A Dead Letter Queue in Karafka is a feature that, when enabled, will transfer problematic messages into a separate topic allowing you to continue processing even upon errors.
*This example illustrates a simple DLQ flow with a processing retry.
Using Dead Letter Queue
The only thing you need to add to your setup is the dead_letter_queue
definition for topics for which you want to enable it:
class KarafkaApp < Karafka::App
routes.draw do
topic :orders_states do
consumer OrdersStatesConsumer
dead_letter_queue(
# Name of the target topic where problematic messages should be moved to
topic: 'dead_messages',
# How many times we should retry processing with a back-off before
# moving the message to the DLQ topic and continuing the work
#
# If set to zero, will not retry at all.
max_retries: 2
)
end
end
end
Once enabled, after the defined number of retries, problematic messages will be moved to a separate topic unblocking the processing.
Disabling retries
If you do not want to retry processing at all upon errors, you can set the max_retries
value to 0
:
class KarafkaApp < Karafka::App
routes.draw do
topic :orders_states do
consumer OrdersStatesConsumer
dead_letter_queue(
topic: 'dead_messages',
max_retries: 0
)
end
end
end
Messages will never be re-processed with the following settings and will be moved without retries to the DLQ topic.
Disabling dispatch
For some use cases, you may want to skip messages after retries without dispatching them to an alternative topic.
This functionality is available in Karafka Pro, and you can read about it here.
Dispatch warranties
Messages dispatched to the DLQ topic preserve both payload
and headers
. They do not follow any partitioning strategy and will be distributed randomly.
Please note that the original offset, partition, and topic information will not be preserved.

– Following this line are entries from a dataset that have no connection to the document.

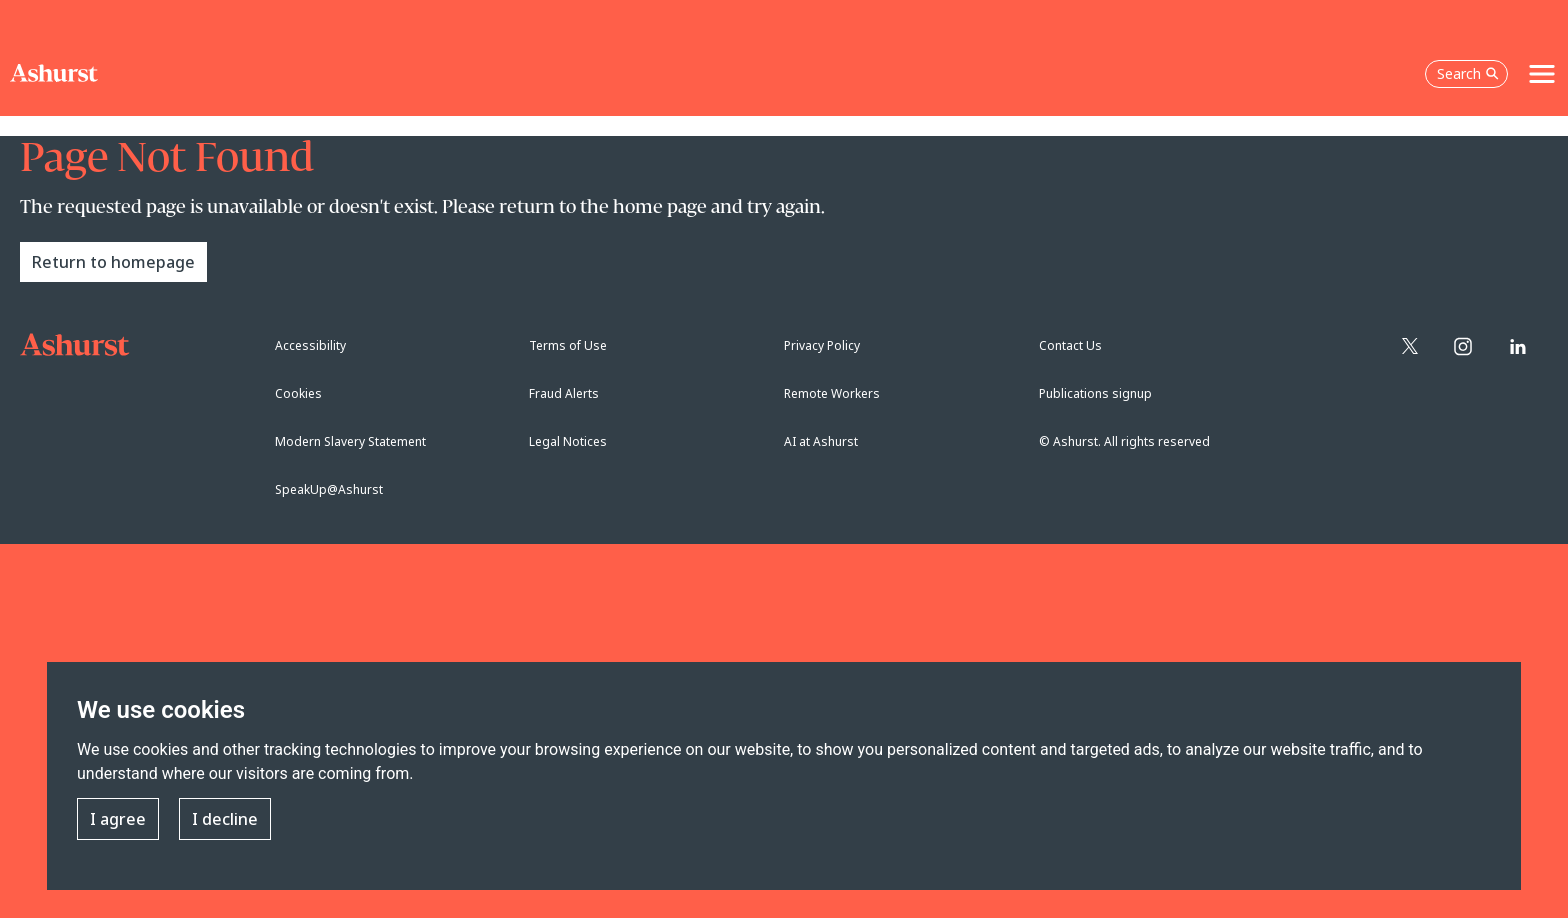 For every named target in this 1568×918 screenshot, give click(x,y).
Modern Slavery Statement (350, 441)
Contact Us (1070, 345)
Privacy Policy (822, 345)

If you need those, we recommend you use the Enhanced Dead Letter Queue.
If you need messages dispatched to the DLQ topic to preserve order, you either need to use a DLQ topic with a single partition, or you need to use the Enhanced Dead Letter Queue implementation.
Manual DLQ dispatch
When the Dead Letter Queue is enabled, Karafka will provide you with an additional method called #dispatch_to_dlq
that you can use to transfer messages to the DLQ topic. You can use it if you encounter messages you do not want to deal with but do not want to raise an exception:
class OrdersStatesConsumer
def consume
messages.each do |message|
if EventContract.valid?(message.payload)
EventsImporter.import(message.payload)
else
# Skip on messages that are not valid without raising an exception
dispatch_to_dlq(message)
end
mark_as_consumed(message)
end
end
end
Monitoring and instrumentation
Each time a message is moved to the Dead Letter Queue topic, it will emit a dead_letter_queue.dispatched
with a message
key.
You can use it to enrich your instrumentation and monitoring:
Karafka.monitor.subscribe('dead_letter_queue.dispatched') do |event|
message = event[:message]
topic = message.topic
partition = message.partition
offset = message.offset
puts "Oh no! We gave up on this flunky message: #{topic}/#{partition}/#{offset}"
end
Batch processing limitations
At the moment, DLQ does not have the ability to skip whole batches. For scenarios where the collective outcome of messages operations is causing errors, Karafka will skip one after another. This means that you may encounter "flickering", where seemingly valid messages are being moved to the DLQ before reaching the corrupted one.
If skipping batches is something you would utilize, please get in touch with us so we can understand your use cases and possibly introduce this functionality.
Compacting limitations
Karafka does not publish the key
value for DLQ messages. This means that if you set your log.cleanup.policy
to compact
, newer messages will overwrite the older once when the log compaction process kicks in.
Karafka Pro sets the key
value based on the errored message partition to ensure the same partition delivery for consecutive errors from the same original partition.
We recommend either:
- Enhancing the DLQ messages with a proper
key
value using the Enhanced Dead Letter Queue custom details feature. - Not using a
compact
policy and relying onlog.retention.ms
instead to make sure that the given DLQ topic does not grow beyond expectations. - Enhancing the DLQ dispatched message by forking Karafka and making needed enhancements to the code.
Pro Enhanced Dead Letter Queue
We highly recommend you check out the Enhanced Dead Letter Queue, especially if you:
- expect a higher quantity of messages being moved to the DLQ topic,
- need to preserve original topic, partition, and offset,
- need to preserve the ordering of messages,
- want to have a DLQ topic with several partitions.
- want to alter
payload
,headers
,key
or any other attributes of the DQL message.
Features compatibility
Usage with ActiveJob
The Dead Letter Queue feature can be used with ActiveJob. The only thing worth keeping is that the #payload
of the transferred message will be the serialized job.
Usage with Manual Offset Management
The Dead Letter Queue feature can be used with Manual Offset Management. The only implication is that Karafka will not commit the offset when skipping messages.
Usage with Virtual Partitions
Virtual Partitions can be used with the Enhanced Dead Letter Queue.